Firefox in CentOS/Fedora/Red Hat Enterprise Linux can only access Google

The Problem

I ran into what was probably the strangest error I have ever encountered as a Linux admin.  I created a fresh CentoOS 6 virtual machine (VM) using VirtualBox on my OS X Mountain Lion system.  To my great surprise, I was only able to access Google and a handful of other web sites from Firefox in the VM.  I assumed that there was an issue with the networking of the VM, but after several frustrating hours of checking my setup I realized that the network in the VM was working fine.  I was able to ping any web site by name on the command line, so clearly DNS was working.  I could navigate to www.google.com and perform searches, but clicking on most links resulted in the browser waiting forever.  I could navigate to any site by IP, although the sites didn’t always load correctly (such as centos.org).

The Solution

I found a Fedora discussion thread by a user who was only able to browse to Google.  He solved the problem by making several changes, but I found that I only had to modify one thing to get it working.  Go to the menu System -> Preferences -> Network Connections.  Double-click on System eth0, go to the IPV4 Settings tab and configure as shown in the screenshot below.  The IP addresses are for Google’s public DNS servers.  For reasons I do not understand, Firefox was unable to get the DNS servers that were automatically populated by DHCP, but it was able to get these DNS servers.  Why was Firefox able to resolve a few hostnames without DNS?  I’m not sure, but I wonder if it has anything to do with the built-in Google search bar.
In the forum link above, the user also had to set the MTU to 1400, but I didn’t have to change this setting.

CentOS 6 Network Setup
How to fix CentOS 6 if Firefox can only browse to google.com

3 thoughts on “Firefox in CentOS/Fedora/Red Hat Enterprise Linux can only access Google”

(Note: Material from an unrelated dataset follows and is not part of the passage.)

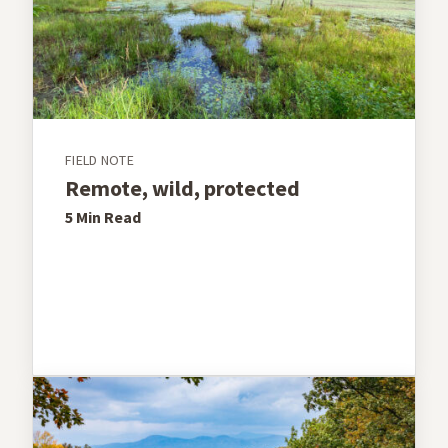
FIELD NOTE
Remote, wild, protected
5 Min
Read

  1. Tried setting the MTU and DHCP with custom DNS, and then static, in several combinations, no dice: when it reconnects, it fails to connect, giving me no networking.
    Any ideas? I’m using the 6.3 Live DVD.

  2. From your comment, I’m not sure if you have tried using the IP addresses for Google’s servers. Point the DNS to 8.8.8.8 and 8.8.4.4. Can you ping http://www.yahoo.com? Can Firefox load a web site if you the IP address instead of its domain name?

  3. Yes, I used Google DNS.
    I’ll boot the disc later and try accessing IPs. I could ping stackoverflow, which I couldn’t access, and tunneling over SSH using OpenSSH’s SOCKS proxy gives me the same results.